Becky would not have done this. What would you or I do in such a situation? Would we see the homeless boy and hear his comments about priests (or pastors or whatever) and dismiss him? How about recognizing the shortcoming and giving that good nudge. Ginny was not all up in his face trying to forcefully smash such prejudice out of him. She just says a thing or two and steps back.
When some see lost causes they flee. Others help.
Blue is felt to be a lost cause by Becky, who knows nothing of him. Becky is willing to assume a lot of things. Charlene, Blue’s aunt, also figures he is a lost cause. When Ginny wants to help him better himself Charlene is dismissive. Charlene tries to tell Ginny that Blue will run after a while and to be prepared for it. In Charlene’s mind Blue is a “wild thing.” He is a runner, afraid of connection, a problem.
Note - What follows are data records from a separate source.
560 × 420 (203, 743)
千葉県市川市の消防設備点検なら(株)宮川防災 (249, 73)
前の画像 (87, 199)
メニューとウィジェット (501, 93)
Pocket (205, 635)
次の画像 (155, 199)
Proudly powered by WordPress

Another example of Ginny’s healing is that she knows Blue may leave. She believes in him, but knows that him may both dropout of school and disappear from Ginny’s life. She is willing to take that risk though.
Interestingly, Becky does not feel that Ginny is a lost cause. Becky is willing to help out there.
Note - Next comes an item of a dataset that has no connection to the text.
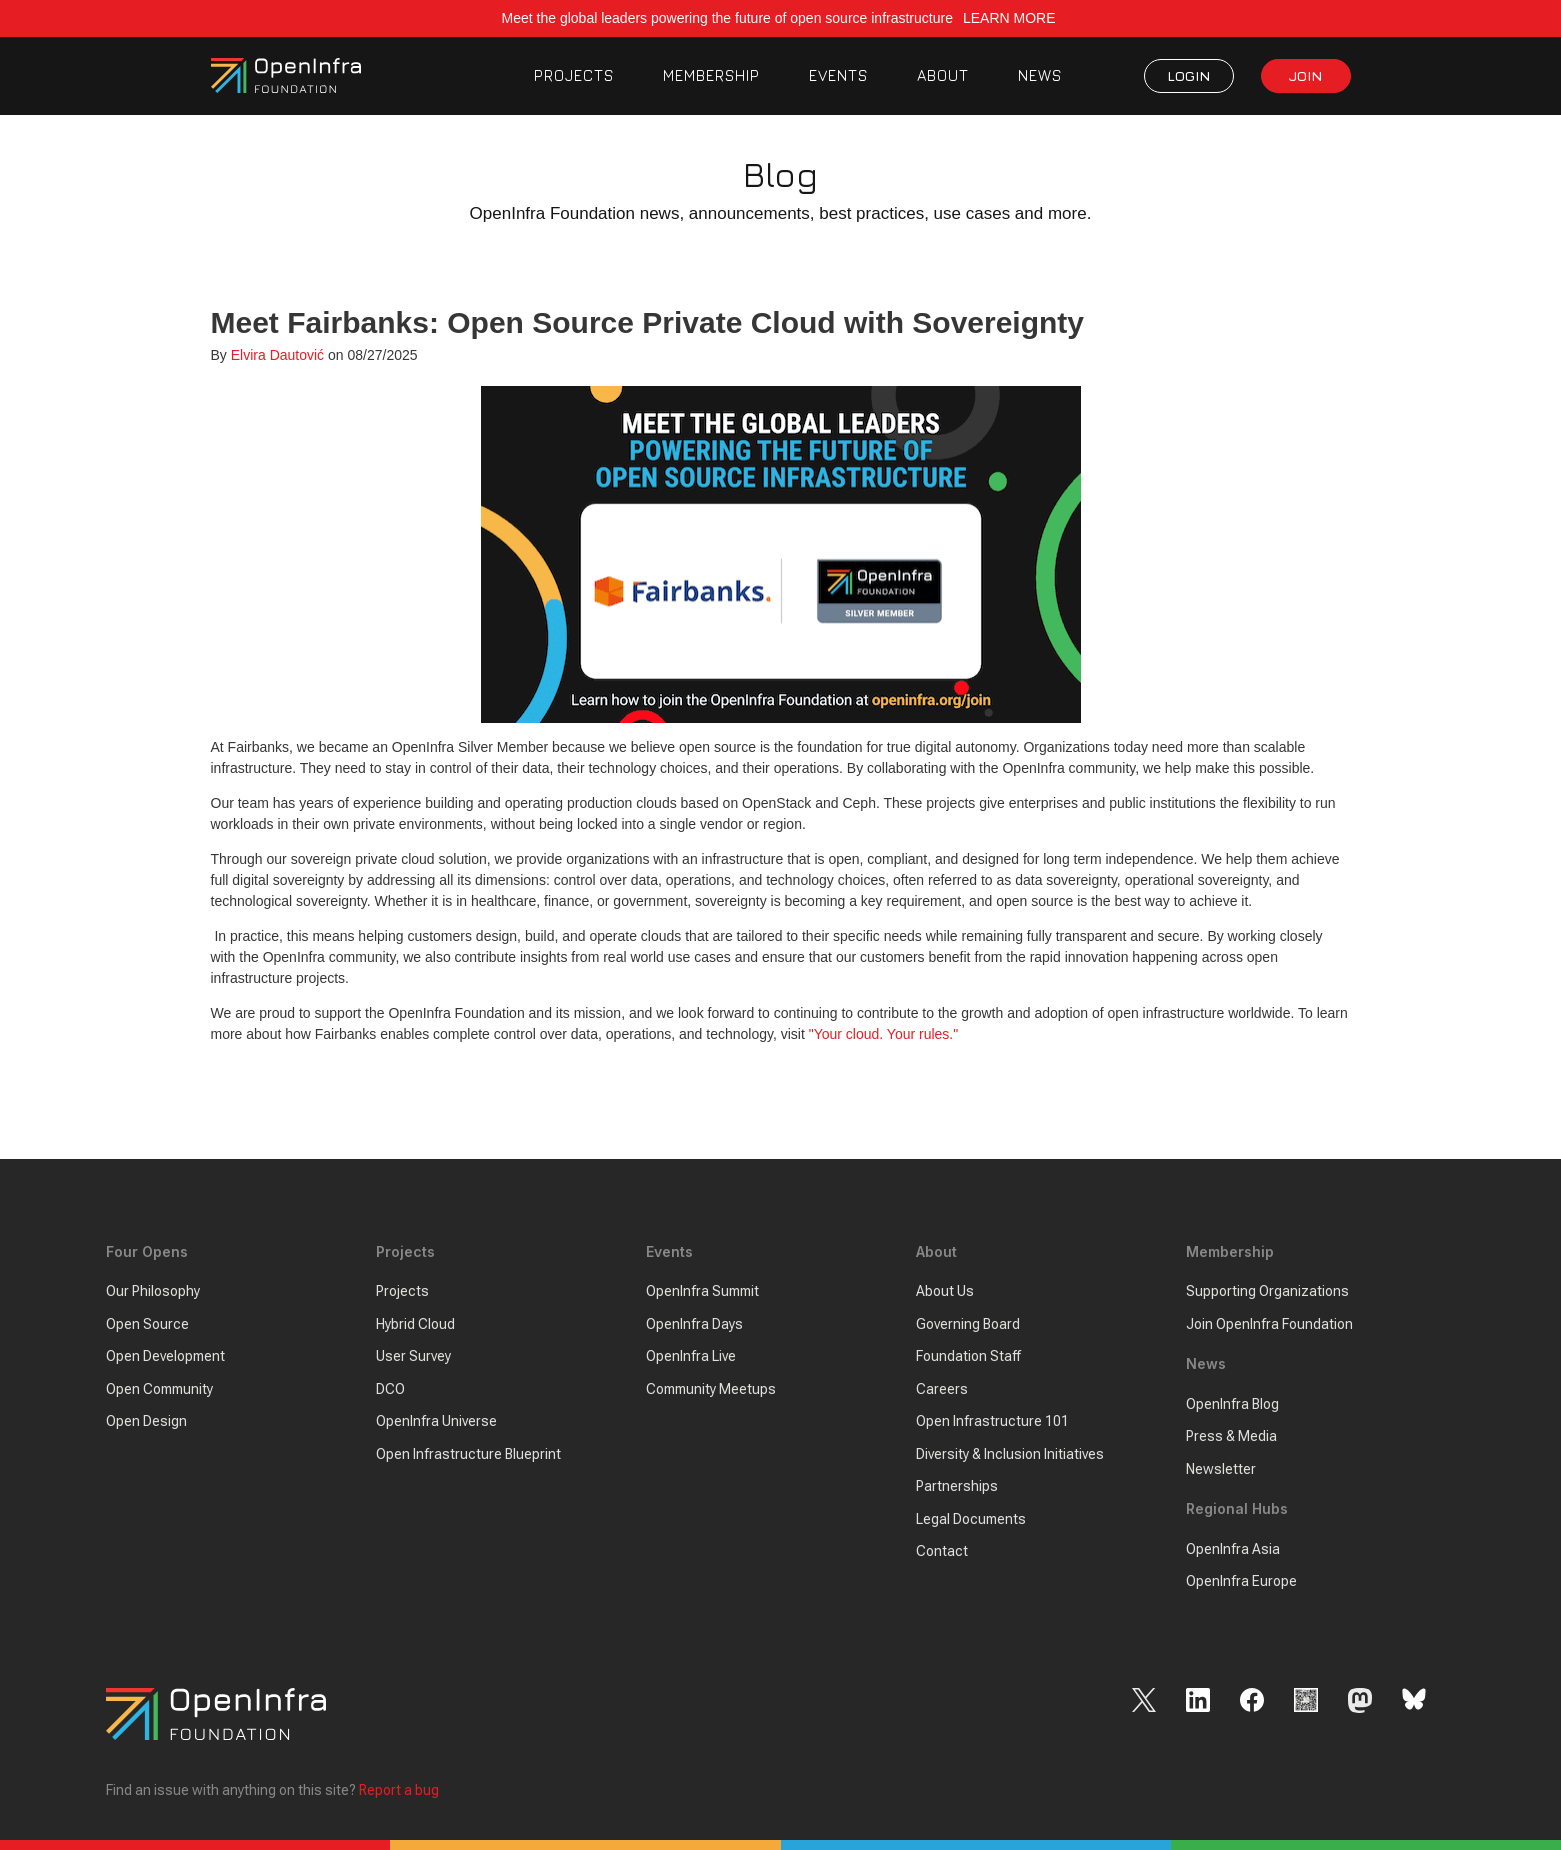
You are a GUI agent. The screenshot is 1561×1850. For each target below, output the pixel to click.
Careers (942, 1389)
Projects (402, 1292)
Why does a white woman care for a homeless guy?
That is maybe a cant question. Cliche? Probably, but does that make it irrelevant? To belittle the question does not eliminate it. This is a thing which Blue wondered. It is a thing which Blue’s aunt wonders. They do not get it.
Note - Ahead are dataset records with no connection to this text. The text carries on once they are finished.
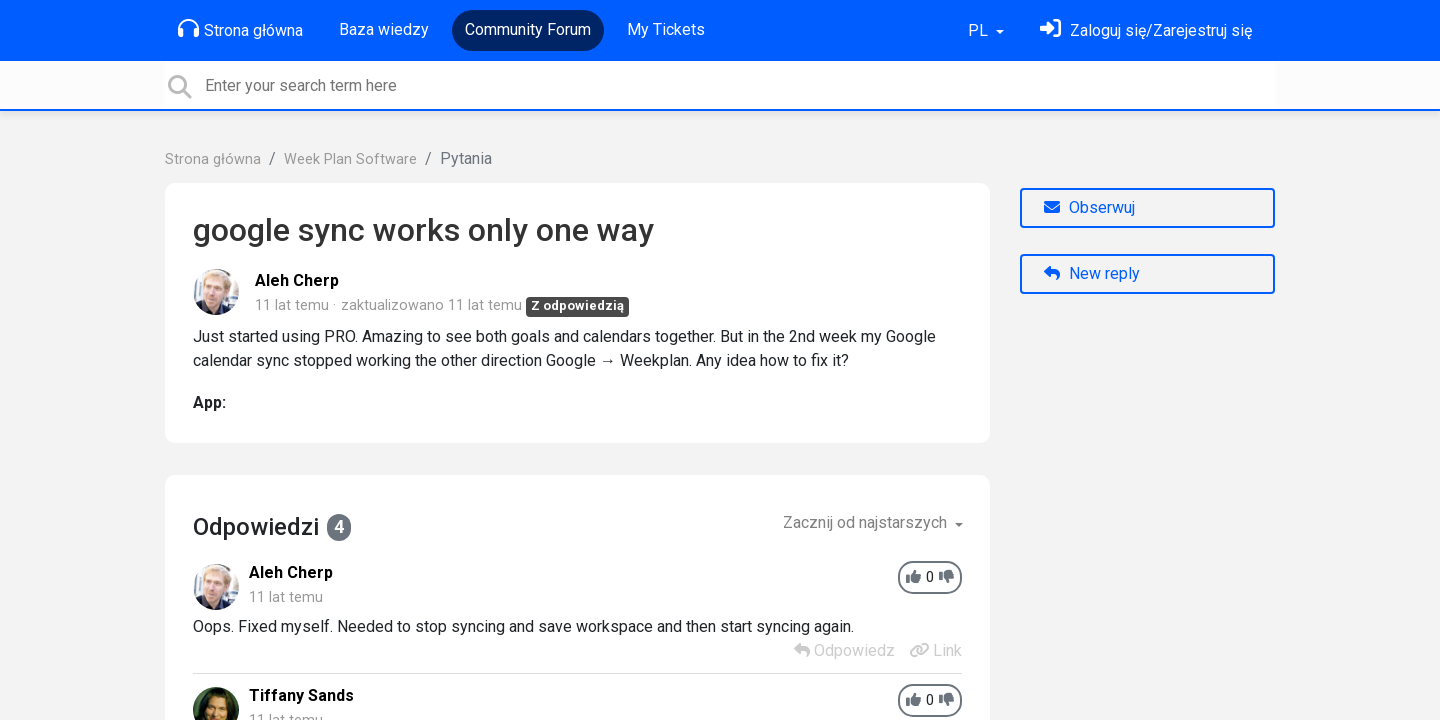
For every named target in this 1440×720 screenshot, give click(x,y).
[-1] (946, 577)
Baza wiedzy (384, 29)
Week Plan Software (350, 159)
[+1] (913, 577)
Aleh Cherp (297, 280)
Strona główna (240, 29)
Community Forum (528, 29)
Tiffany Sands (301, 695)
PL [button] (980, 30)
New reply (1092, 273)
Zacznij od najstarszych (867, 522)
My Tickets (666, 29)
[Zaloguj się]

Ginny feels that everybody needs a chance and she wants to be that chance if at all possible. She figured all he needed were some “decent breaks.” Maybe so, maybe this is where the book gets fluffy again. It does not diminish the question though that people around us need help. Are we willing to be a Ginny? Or will we be a Charlene? Are we willing to go out on a limb to give the disadvantaged around us that chance? Are we willing to fail? To be wrong? To look foolish?
It is kind of interesting to read this stuff and be interested in being that person. It is another thing entirely when those moments arrive.
So is this a bad book for Christians?
It is very hard to demean this book. The material is uplifting and real. The paths of two broken people cross and in the crossing come to healing. I am sure some could cast aspersion on this chapter somehow, but it is not necessary to cast it that way.